In the tradition of Elie Wiesel’s Night and Primo Levi’s Survival in Auschwitz, a heart-wrenching and inspiring new memoir by a Canadian Holocaust survivor

More than 70 years after the Nazi camps were liberated by the Allies, a new Canadian Holocaust memoir details the rural Hungarian deportations to Auschwitz-Birkenau, back-breaking slave labour in Auschwitz I, the infamous “death march” of January 1945, the painful aftermath of liberation and a journey of physical and psychological healing.

Tibor “Max” Eisen was born in Moldava, Czechoslovakia, into an Orthodox Jewish family. He had an extended family of 60 members and grew up in a family compound with his parents, his two younger brothers, his baby sister, his paternal grandparents and an uncle and aunt. In the spring of 1944-five and a half years after the region had been annexed to Hungary and the morning after the family’s yearly Passover Seder-gendarmes forcibly removed Eisen and his family from their home. They were taken to a brickyard and eventually loaded onto crowded cattle cars bound for Auschwitz-Birkenau. Fifteen-year-old Max survived the selection process and was inducted into the camp as a slave labourer.

One day, Eisen received a terrible blow from an SS guard.

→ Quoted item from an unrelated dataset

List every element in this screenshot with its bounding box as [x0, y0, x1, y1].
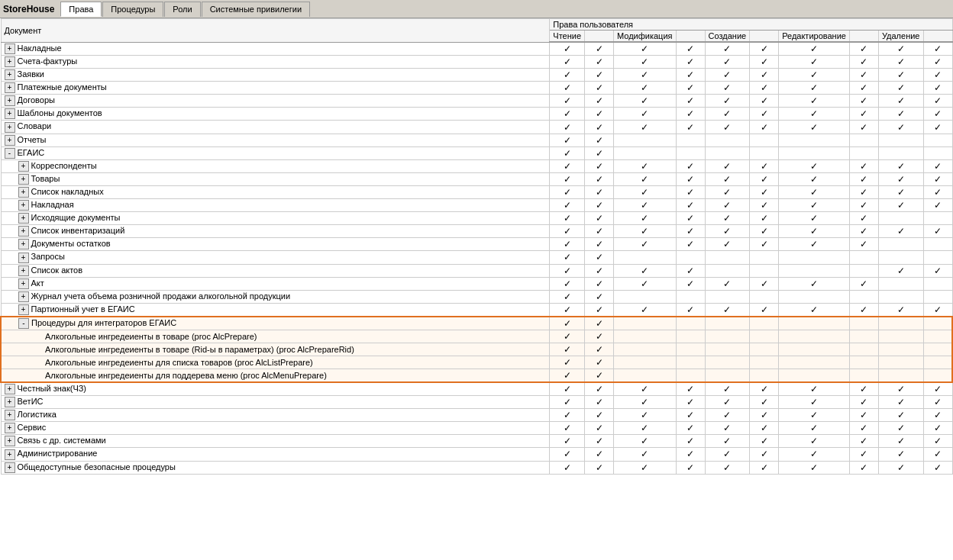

Severely injured, he was dumped at the hospital, where a Polish political prisoner and physician, Tadeusz Orzeszko, operated on him. After treating his injury, Orzeszko saved Eisen from certain death in the gas chambers by giving him a job as a cleaner and an assistant in the operating room. After surviving both the war and new obstacles in Communist Czechoslovakia, Eisen immigrated to Canada in 1949, where he has dedicated the last 22 years of his life to educating people across Canada and around the world about the Holocaust.